Table 2.1. Calculation of total chromatophore number. The total chromatophore number for 20 chromatophores is 35.

9. The mean chromatophore numbers can then be determined for each group of shrimp on the different background colors. The observed differences can be statistically analyzed. Generally, the darker the background color then the greater the pigment dispersion within the chromatophores, and thus a higher chromatophore index is obtained.

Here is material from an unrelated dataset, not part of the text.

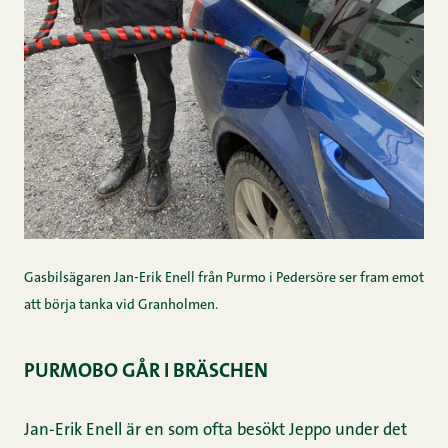
Gasbilsägaren Jan-Erik Enell från Purmo i Pedersöre ser fram emot
att börja tanka vid Granholmen.
PURMOBO GÅR I BRÄSCHEN
Jan-Erik Enell är en som ofta besökt Jeppo under det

Experiment 2: Light Intensity

1. Take four 1-liter glass beakers and cover the bottom and sides with sand-colored paper.
2. Make a round paper lid to cover the top of one beaker, and then make paper lids to cover three-quarters and one-half of two beakers, and leave one with the top uncovered.
3. Measure the light intensity inside each beaker using the light meter provided. The light meter measures either in foot-candles or lux (metric).
4. Fill each beaker with sea-water and note the temperature.
5. Take 16 shrimp that have been pre-adapted on a sand-colored background for 30 minutes and place four in each beaker.
6. Stage 20 chromatophores from each shrimp in the same body region as described in Expt. 1.
7. Put the lid and partial lids on the beakers leaving the control exposed to the room light.
8. Let stand for 30 minutes and then re-stage the chromatophores. Record the water temperature.
9. Calculate the chromatophore numbers for each shrimp, and determine the means for each group. The shrimp in the completely covered beaker should darken the most (have the highest chromatophore number) and the partially covered shrimp should show the least pigment dispersion.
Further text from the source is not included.